I have not seen a lot of threads on this forum addressing specific issues with Volta V100 (compute_7.0) programming, optimizing for Volta or porting an existing CUDA code base to Volta.
This may be because the barrier of entry (the price) definitely excludes the hobbyist or enthusiast users - and maybe because those working on projects with Volta cannot disclose what they are working on.
Would anyone be willing to share experiences, stories of success or failure or simple programming tips regarding Volta?
(I am currently checking whether the tensor cores can be shoehorned into performing bigint math. I will contribute as soon as I know more…)
Volta instances are available in the public cloud (AWS) for as low as ~$3/hr spot market.
Ah, the joy of having your spot instance pulled out from under your feet because someone just put in a higher bid ;)
I am a bit miffed that there is no emulation of the warp matrix multiply and accumulate features for older devices. With such an emulation we could spend time developing and verifying code on Pascal, and only pay for the spot instance to drive test and benchmark our mostly completed code.

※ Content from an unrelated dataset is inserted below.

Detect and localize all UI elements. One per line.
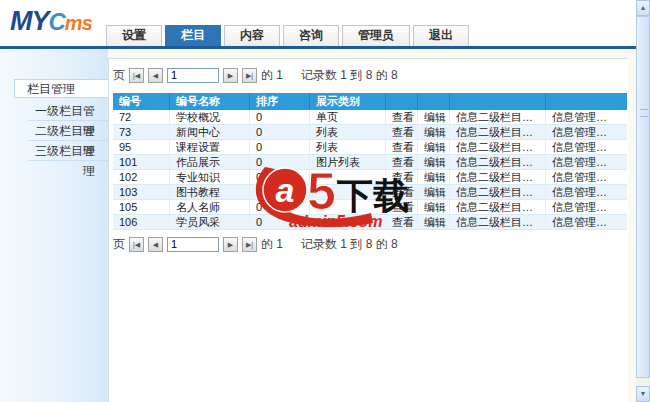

No experience to share, but I am also curious about the internal precision and rounding behavior of the tensor cores. The best I could find in the documentation is that “accumulation of the intermediate values is performed with at least single precision”. Which does not mean much when the evaluation order is unspecified… I suspect it might be using some wide fixed-point or block floating-point format internally. If so, that may make it quite interesting for bigint math indeed.
If you happen to find anything about the actual internal number representation and precision in your experiments, please let us know!